*** Records shown ***
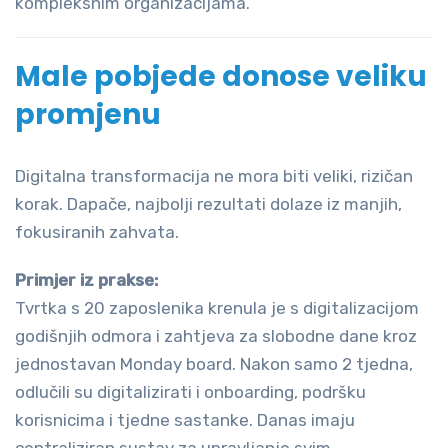
kompleksnim organizacijama.
Male pobjede donose veliku
promjenu
Digitalna transformacija ne mora biti veliki, rizičan
korak. Dapače, najbolji rezultati dolaze iz manjih,
fokusiranih zahvata.
Primjer iz prakse:
Tvrtka s 20 zaposlenika krenula je s digitalizacijom
godišnjih odmora i zahtjeva za slobodne dane kroz
jednostavan Monday board. Nakon samo 2 tjedna,
odlučili su digitalizirati i onboarding, podršku
korisnicima i tjedne sastanke. Danas imaju
centraliziran sustav za upravljanje svim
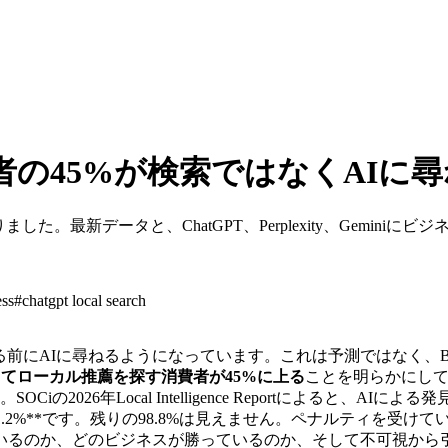
者の45%が検索ではなくAIに
た。最新データと、ChatGPT、Perplexity、Gemin
ess
#
chatgpt local search
尋ねるようになっています。これは予測ではなく、BrightLocalの202
ントを使ってローカル推薦を探す消費者が45%に上る
ことを明らかにしていま
Ciの2026年Local Intelligence Reportによると
.2%**です。残りの98.8%は見えません。ペナルティを受
いるのか、どのビジネスが勝っているのか、そして不可視から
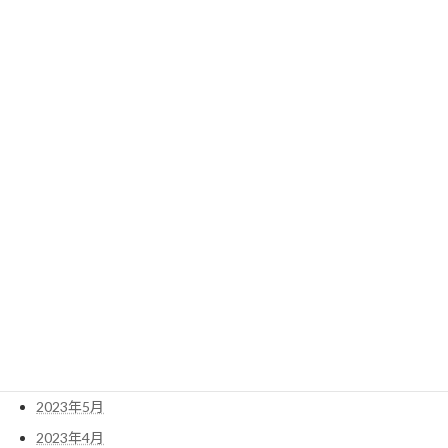
2025年3月
2025年2月
2025年1月
2024年4月
2024年3月
2024年2月
2023年12月
2023年11月
2023年10月
2023年9月
2023年8月
2023年7月
2023年6月
2023年5月
2023年4月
*** End of Records shown ***
Please transcribe all of the entries word for word, with the pictures left out.

kompleksnim organizacijama.
Male pobjede donose veliku
promjenu
Digitalna transformacija ne mora biti veliki, rizičan
korak. Dapače, najbolji rezultati dolaze iz manjih,
fokusiranih zahvata.
Primjer iz prakse:
Tvrtka s 20 zaposlenika krenula je s digitalizacijom
godišnjih odmora i zahtjeva za slobodne dane kroz
jednostavan Monday board. Nakon samo 2 tjedna,
odlučili su digitalizirati i onboarding, podršku
korisnicima i tjedne sastanke. Danas imaju
centraliziran sustav za upravljanje svim
者の45%が検索ではなくAIに
た。最新データと、ChatGPT、Perplexity、Gemin
ess
#
chatgpt local search
尋ねるようになっています。これは予測ではなく、BrightLocalの202
ントを使ってローカル推薦を探す消費者が45%に上る
ことを明らかにしていま
Ciの2026年Local Intelligence Reportによると
.2%**です。残りの98.8%は見えません。ペナルティを受
いるのか、どのビジネスが勝っているのか、そして不可視から
2025年3月
2025年2月
2025年1月
2024年4月
2024年3月
2024年2月
2023年12月
2023年11月
2023年10月
2023年9月
2023年8月
2023年7月
2023年6月
2023年5月
2023年4月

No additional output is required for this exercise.